На воле полдень. Морило. Кто дремал, кто слоняется.
Кажется, лень рта раскрыть.
Странник что-то напутал в бабьем углу, бабы его от себя прогнали. И, обиженный, отошел он к окну.
— Всякое дыхание да хвалит Господа, — бормотал о. Михаил и такую строил скорбную рожицу, не выдержит ни одна баба, упадет на колени и будет просить у батюшки прощения.
Нет, и бабы умаялись, не глядят бабы на скорбную рожицу. Все надоело. Нет ни до чего дела. Князя оставили в покое. Князь один ходил по вагону. В этот час и князю можно.
— А ты ложись, егоза, я тебе сказку скажу, — безносый бродяга клещом прилипал к Вольге.
Вольга капризничала.
— Ты не умеешь.
— Испытай! Не умеешь!
— Ну, рассказывай.
И безносый шипел, рассказывал сказку. Но девочке скучно. Сказка нескладная.
— Ты не умеешь, я слушать не буду.
— А про слепую невесту, хочешь?
— Ну, про слепую невесту, да хорошенько.
А безносый — мастер, сам знает. Его учить нечего, он еще и не то сладит, дай ему волю.
Шипел безносый.
— Жила-была мать и дочь, дочь была слепая. Тычется туда-сюда, ничего рукой поймать не может. Крот тоже слеп да кроту в земле, что днем. Кротова доля куда завидней! Что поделать — не обернешься. Приехал жених слепую сватать, а уже соседи тут как тут, шепчут жениху в уши: «Эй, мол, слепая она, глазом глядит, а ничего не видит». Приехал жених, сели за стол, угощаются, невеста и говорит: «Матушка, матушка, подбери иглу под порогом!» А иглу-то раньше мать под порог положила, так уж было у них сговорено для отвода. «Вот, думает жених, сказали, слепая, а она под порогом иглу увидала!» А как остались одни, жених, желая проверить, так ли хорошо видит невеста, снял с себя все да и говорит: «Ну, давай-ка, милая, поцелуемся!» «Давай!» — протянулась слепая, чмок, гут уж жених — не надуешь! — скорее прощаться. А она к матери: «Матушка, матушка, как все из избы-то вышли, я с женихом целовалась, ой как целовалась, только мое у него длинный, да горячий, а губы толстые…»
Вечерело. Переволновал ветер поле, улегся. Стало прохладней. Как было хорошо на воле! И лениво склонился вечер, зрела нива. Такие вечера не забываешь. Как было хорошо на воле!

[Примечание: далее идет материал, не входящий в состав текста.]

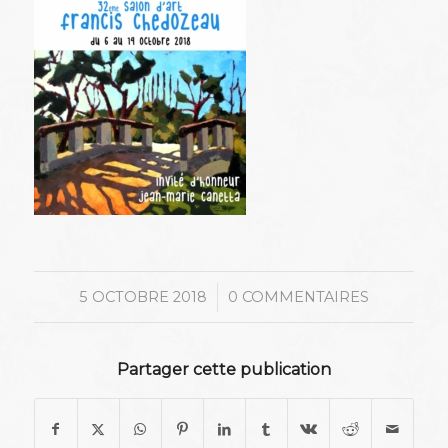
/
5 OCTOBRE 2018
0 COMMENTAIRES
Partager cette publication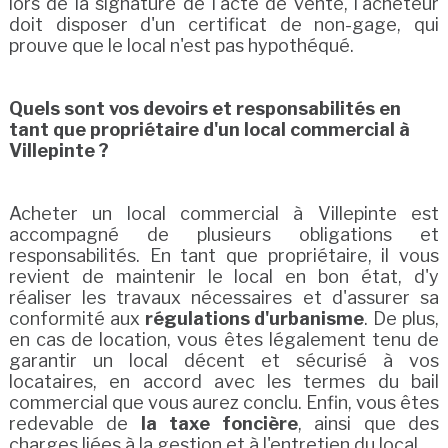
lors de la signature de l'acte de vente, l'acheteur
doit disposer d'un certificat de non-gage, qui
prouve que le local n'est pas hypothéqué.
Quels sont vos devoirs et responsabilités en
tant que propriétaire d'un local commercial à
Villepinte ?
Acheter un local commercial à Villepinte est
accompagné de plusieurs obligations et
responsabilités. En tant que propriétaire, il vous
revient de maintenir le local en bon état, d'y
réaliser les travaux nécessaires et d'assurer sa
conformité aux
régulations d'urbanisme
. De plus,
en cas de location, vous êtes légalement tenu de
garantir un local décent et sécurisé à vos
locataires, en accord avec les termes du bail
commercial que vous aurez conclu. Enfin, vous êtes
redevable de
la taxe foncière
, ainsi que des
charges liées à la gestion et à l'entretien du local.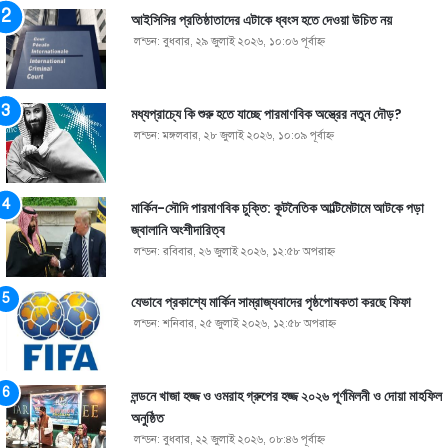
আইসিসির প্রতিষ্ঠাতাদের এটাকে ধ্বংস হতে দেওয়া উচিত নয়
লন্ডন: বুধবার, ২৯ জুলাই ২০২৬, ১০:০৬ পূর্বাহ্ণ
মধ্যপ্রাচ্যে কি শুরু হতে যাচ্ছে পারমাণবিক অস্ত্রের নতুন দৌড়?
লন্ডন: মঙ্গলবার, ২৮ জুলাই ২০২৬, ১০:০৯ পূর্বাহ্ণ
মার্কিন-সৌদি পারমাণবিক চুক্তি: কূটনৈতিক আল্টিমেটামে আটকে পড়া
জ্বালানি অংশীদারিত্ব
লন্ডন: রবিবার, ২৬ জুলাই ২০২৬, ১২:৫৮ অপরাহ্ণ
যেভাবে প্রকাশ্যে মার্কিন সাম্রাজ্যবাদের পৃষ্ঠপোষকতা করছে ফিফা
লন্ডন: শনিবার, ২৫ জুলাই ২০২৬, ১২:৫৮ অপরাহ্ণ
লন্ডনে খাজা হজ্জ ও ওমরাহ গ্রুপের হজ্জ ২০২৬ পূর্ণমিলনী ও দোয়া মাহফিল
অনুষ্ঠিত
লন্ডন: বুধবার, ২২ জুলাই ২০২৬, ০৮:৪৬ পূর্বাহ্ণ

Вагон осветили. И опять все по-старому. Затеяли спор: где жить лучше — в России или в Сибири? И оказалось, нигде: только там, где нас нет.
— У англичан лучше всего, — сказал кто-то, позевывая, когда спор уж затих.
Стали укладываться. Долго укладывались. Перебирали тряпье. Ссорились из-за места. Упрекали друг друга. Вспоминали обиды.
Духота была смертельная.
К Хлебникову, занимавшему с князем одну лавочку, присоседился
Беглый по привычке настороже и спать будто не спит — убежал с Сахалина, а гонят его по чужому имени куда-то под Тулу. Беглый завел длинный рассказ о своих похождениях и о разбойниках, каких разбойников видел он на Сахалине, и вообще о всяких порядках. Рассказчик, что охотник — привирает, но уж без этого и рассказа нет.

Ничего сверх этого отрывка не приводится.